• What the task requires
Please start at the first line of the records beneath and quote each line exactly, ending with the line containing "Image resolution: width=534".

Given records Start Marker

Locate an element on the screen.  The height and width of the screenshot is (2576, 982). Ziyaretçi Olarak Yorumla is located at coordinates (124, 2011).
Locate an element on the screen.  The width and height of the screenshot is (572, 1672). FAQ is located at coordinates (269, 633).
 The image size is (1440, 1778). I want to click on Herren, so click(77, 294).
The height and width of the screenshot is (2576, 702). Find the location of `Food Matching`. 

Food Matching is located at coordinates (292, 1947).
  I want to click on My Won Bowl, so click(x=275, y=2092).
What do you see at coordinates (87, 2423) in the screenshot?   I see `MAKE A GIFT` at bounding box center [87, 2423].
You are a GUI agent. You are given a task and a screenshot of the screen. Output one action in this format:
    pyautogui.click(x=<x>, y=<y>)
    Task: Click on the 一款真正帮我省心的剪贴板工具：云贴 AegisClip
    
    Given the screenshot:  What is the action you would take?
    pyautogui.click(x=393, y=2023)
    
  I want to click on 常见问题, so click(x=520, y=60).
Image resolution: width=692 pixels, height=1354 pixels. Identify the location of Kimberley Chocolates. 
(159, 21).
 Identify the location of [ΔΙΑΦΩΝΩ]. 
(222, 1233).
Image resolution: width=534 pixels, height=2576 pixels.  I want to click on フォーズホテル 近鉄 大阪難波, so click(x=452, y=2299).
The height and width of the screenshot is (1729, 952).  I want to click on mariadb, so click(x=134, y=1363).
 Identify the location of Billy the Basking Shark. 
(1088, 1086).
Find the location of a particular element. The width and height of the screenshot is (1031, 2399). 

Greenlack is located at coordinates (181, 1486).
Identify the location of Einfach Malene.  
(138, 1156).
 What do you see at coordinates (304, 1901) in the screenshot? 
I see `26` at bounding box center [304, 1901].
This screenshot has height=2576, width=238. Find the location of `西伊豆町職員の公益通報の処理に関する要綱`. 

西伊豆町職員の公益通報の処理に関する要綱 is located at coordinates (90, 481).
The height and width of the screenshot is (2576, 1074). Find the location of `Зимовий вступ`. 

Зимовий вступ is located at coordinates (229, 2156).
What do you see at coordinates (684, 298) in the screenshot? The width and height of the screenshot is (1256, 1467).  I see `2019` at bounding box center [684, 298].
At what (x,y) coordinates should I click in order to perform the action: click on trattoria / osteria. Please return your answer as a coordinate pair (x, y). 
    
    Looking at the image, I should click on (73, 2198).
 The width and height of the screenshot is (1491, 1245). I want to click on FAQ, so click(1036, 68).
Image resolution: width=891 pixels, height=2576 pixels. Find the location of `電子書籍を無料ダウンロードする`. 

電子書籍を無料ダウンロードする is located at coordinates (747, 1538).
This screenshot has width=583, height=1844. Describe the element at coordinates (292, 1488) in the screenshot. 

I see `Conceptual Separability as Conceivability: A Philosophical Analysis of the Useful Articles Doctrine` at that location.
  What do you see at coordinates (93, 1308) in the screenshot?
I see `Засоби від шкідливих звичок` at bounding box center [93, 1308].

Given records End Marker

• Your solution
Locate an element on the screen.  The height and width of the screenshot is (2576, 982). Ziyaretçi Olarak Yorumla is located at coordinates (124, 2011).
Locate an element on the screen.  The width and height of the screenshot is (572, 1672). FAQ is located at coordinates (269, 633).
 The image size is (1440, 1778). I want to click on Herren, so click(77, 294).
The height and width of the screenshot is (2576, 702). Find the location of `Food Matching`. 

Food Matching is located at coordinates (292, 1947).
  I want to click on My Won Bowl, so click(x=275, y=2092).
What do you see at coordinates (87, 2423) in the screenshot?   I see `MAKE A GIFT` at bounding box center [87, 2423].
You are a GUI agent. You are given a task and a screenshot of the screen. Output one action in this format:
    pyautogui.click(x=<x>, y=<y>)
    Task: Click on the 一款真正帮我省心的剪贴板工具：云贴 AegisClip
    
    Given the screenshot:  What is the action you would take?
    pyautogui.click(x=393, y=2023)
    
  I want to click on 常见问题, so click(x=520, y=60).
Image resolution: width=692 pixels, height=1354 pixels. Identify the location of Kimberley Chocolates. 
(159, 21).
 Identify the location of [ΔΙΑΦΩΝΩ]. 
(222, 1233).
Image resolution: width=534 pixels, height=2576 pixels.  I want to click on フォーズホテル 近鉄 大阪難波, so click(x=452, y=2299).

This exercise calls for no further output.